Starting from the line containing "Giving Thanks for Silver", write out the rest of the entries exactly, through the final line, including nothing else.

■ ■ ■ ■ ■ ■ ■

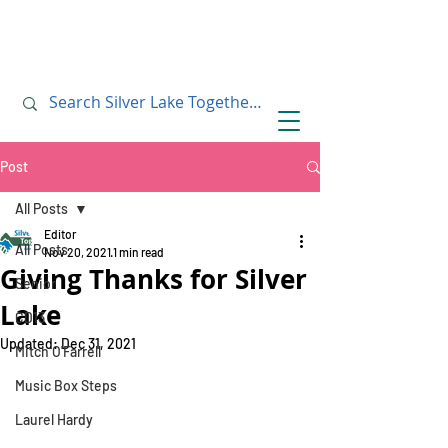
July 10, 2019
July 10, 2019
Post
All Posts
Editor
All Posts
Nov 20, 2021
1 min read
Giving Thanks for Silver
Senior
Lake
CD13
Updated:
Dec 31, 2021
Mitch O'Farrell
Music Box Steps
Laurel Hardy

■ ■ ■ ■ ■ ■ ■

§ **Response to this task**
Giving Thanks for Silver
Senior
Lake
CD13
Updated:
Dec 31, 2021
Mitch O'Farrell
Music Box Steps
Laurel Hardy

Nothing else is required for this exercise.